BOSTON -- Chris Kunitz's comeback has been delayed, at least for a few days.
The Penguins had hoped he would return from an undisclosed injury this weekend, but he was not in uniform when they faced Boston Saturday night at TD Garden.
"His response to his injury, with an [increased] workload isn't where it needs to be to play without fear of hurting the injury further," coach Dan Bylsma said.
Kunitz, who has sat out 13 consecutive games, could play when Buffalo visits Consol Energy Center Tuesday.
"Let's hope so," Bylsma said.
Kunitz had five goals in the 10 games before he was injured and still ranks second on the team with 18. Only Sidney Crosby, who has not played in more than two months because of a concussion, has more, 32.
Boston made some history last spring and has lived to tell about it.
The Bruins became just the third team in NHL history -- and the first since the 1975 Penguins -- to lose a best-of-seven playoff series after winning the first three games when they collapsed against Philadelphia in the second round.
Losing that way obviously was traumatic, but there doesn't seem to have been a carryover, because the Bruins were fourth in the overall standings before the games Saturday and are a very real threat to finish first in the Eastern Conference, if not the entire league.
"We tried to focus on the new season and leave everything behind and have a fresh start," Boston captain Zdeno Chara said. "It's sports. Sometimes, crazy things like that happen."
Perhaps, but that didn't make it any easier to live with at the time.
"It was hard to swallow, for sure," Chara said. "When you lose a series after being up, 3-0, it's devastating. We all felt we had a much better team than [one that would be eliminated in the] second round.
"But you have to put it behind you and move on. We feel we have unfinished business."
Bruins right winger Mark Recchi appeared in his 1,536th NHL game Saturday night, giving him sole possession of sixth place on the NHL's all-time list.
He is on pace to surpass Dave Andreychuk and Chris Chelios before the end of this season.
Whether he will try to move farther up the list before retiring remains to be seen because Recchi has not committed to playing beyond this spring.
Then again, he hasn't ruled it out. And Boston coach Claude Julien said Saturday that Recchi continues to be effective and productive at age 43.
"He's been pretty consistent this year," Julien said. "There are certain games when you're going to see him being a little bit tired, and there's no hiding that fact. But a lot of times when that happens, the rest of our team is tired, too.
"Whenever he's kind of slowed down a little bit, we've kind of tapered his ice time. The one thing we want to make sure is that he's firing on all cylinders once the playoffs come around."

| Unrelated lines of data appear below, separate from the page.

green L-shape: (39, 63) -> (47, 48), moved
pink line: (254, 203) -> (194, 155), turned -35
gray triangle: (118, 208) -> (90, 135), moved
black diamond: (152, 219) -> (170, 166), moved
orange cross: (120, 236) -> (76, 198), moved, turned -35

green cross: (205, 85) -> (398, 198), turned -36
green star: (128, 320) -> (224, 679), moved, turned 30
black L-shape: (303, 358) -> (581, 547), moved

Guys in the minor leagues never know when they're going to get the call to report to the NHL. Unless they happen to be Matt Bartkowski.

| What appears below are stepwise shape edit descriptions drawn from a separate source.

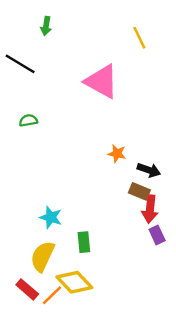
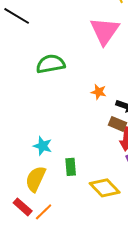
pink triangle: (102, 81) -> (105, 31), moved, turned 36
green semicircle: (28, 120) -> (51, 64), moved, size x1.8
yellow diamond: (74, 282) -> (105, 188), moved

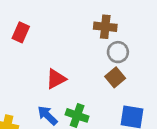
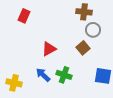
brown square: (115, 77) -> (83, 48), moved

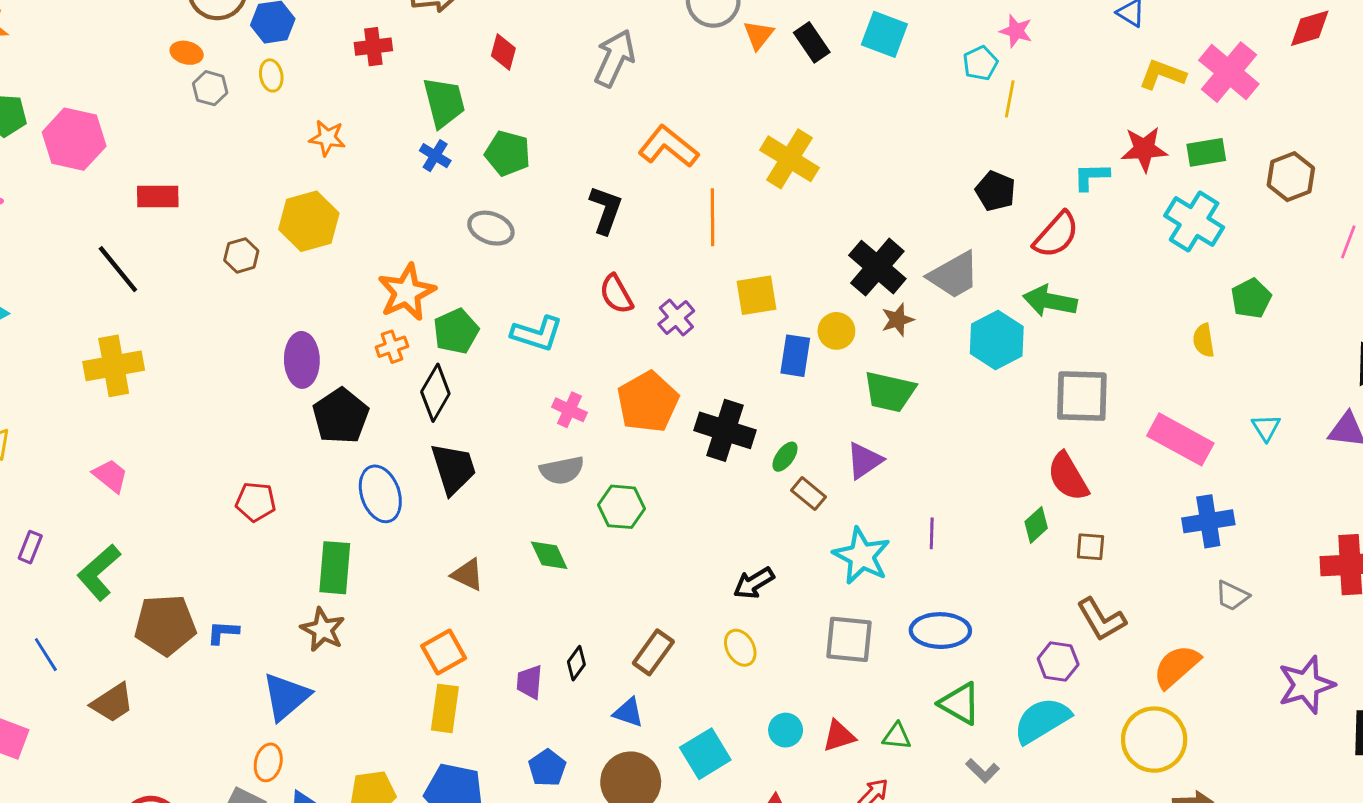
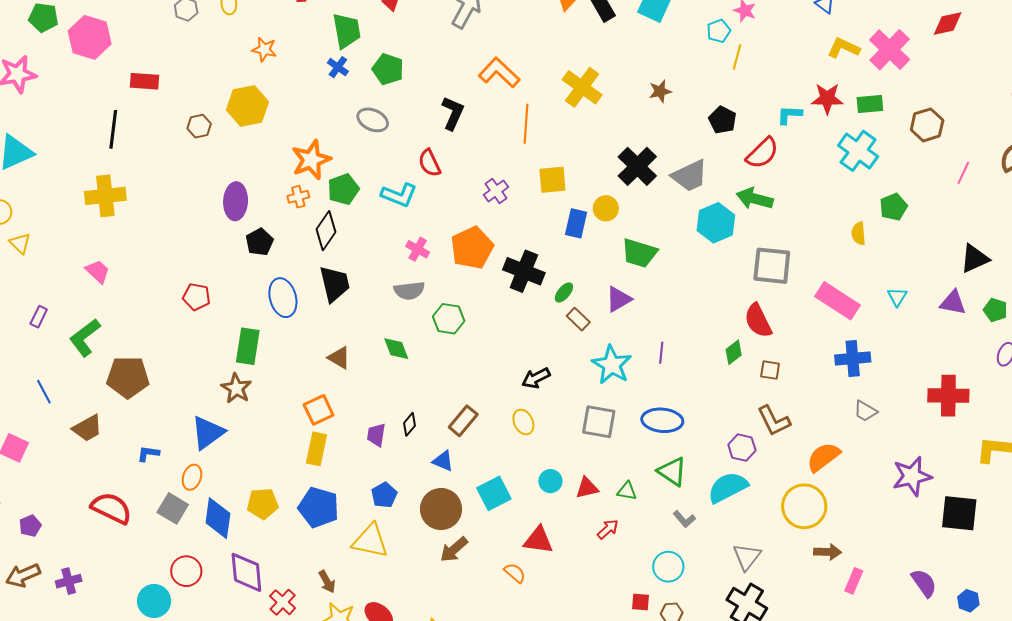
black line: (118, 269) -> (113, 129), turned 42
red semicircle: (616, 294) -> (430, 163), moved
brown star: (898, 320) -> (660, 91), moved
black pentagon: (341, 416) -> (260, 242), size x0.7
blue L-shape: (223, 632) -> (148, 454), moved

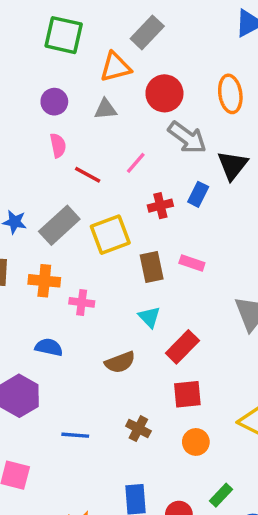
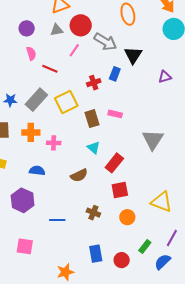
red circle: (164, 93) -> (81, 25), moved
pink line: (136, 163) -> (74, 50), moved

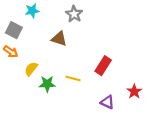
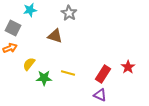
orange arrow: (11, 52) -> (10, 48), turned -56
red rectangle: (103, 66) -> (103, 74), moved
red star: (134, 91) -> (128, 67), moved

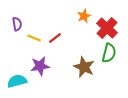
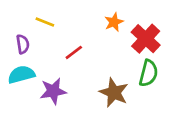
purple semicircle: (17, 24) -> (23, 44), moved
yellow line: (34, 38) -> (45, 22), moved
cyan semicircle: (17, 81) -> (21, 75), moved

Bartkowski, a Mt. Lebanon native, can pretty much assume at this point in his career that, if the Bruins are playing the Penguins, he'll be there.
He was summoned from Boston's minor league team in Providence Friday and appeared in his third NHL game Saturday night.
All three have been against the Penguins.
"It's ironic," Bartkowski said. "It's getting funny."
There still is no public explanation for why defenseman Kris Letang did not have his sweater tied down when he fought New Jersey's Travis Zajac Friday, an oversight that led to Letang getting a game misconduct. "We're not going to go there," Bylsma said. "We had a discussion." ... The automatic 10-game suspension right winger Eric Godard received for leaving the bench during an altercation when the Penguins played on Long Island Feb. 11 ended Saturday night.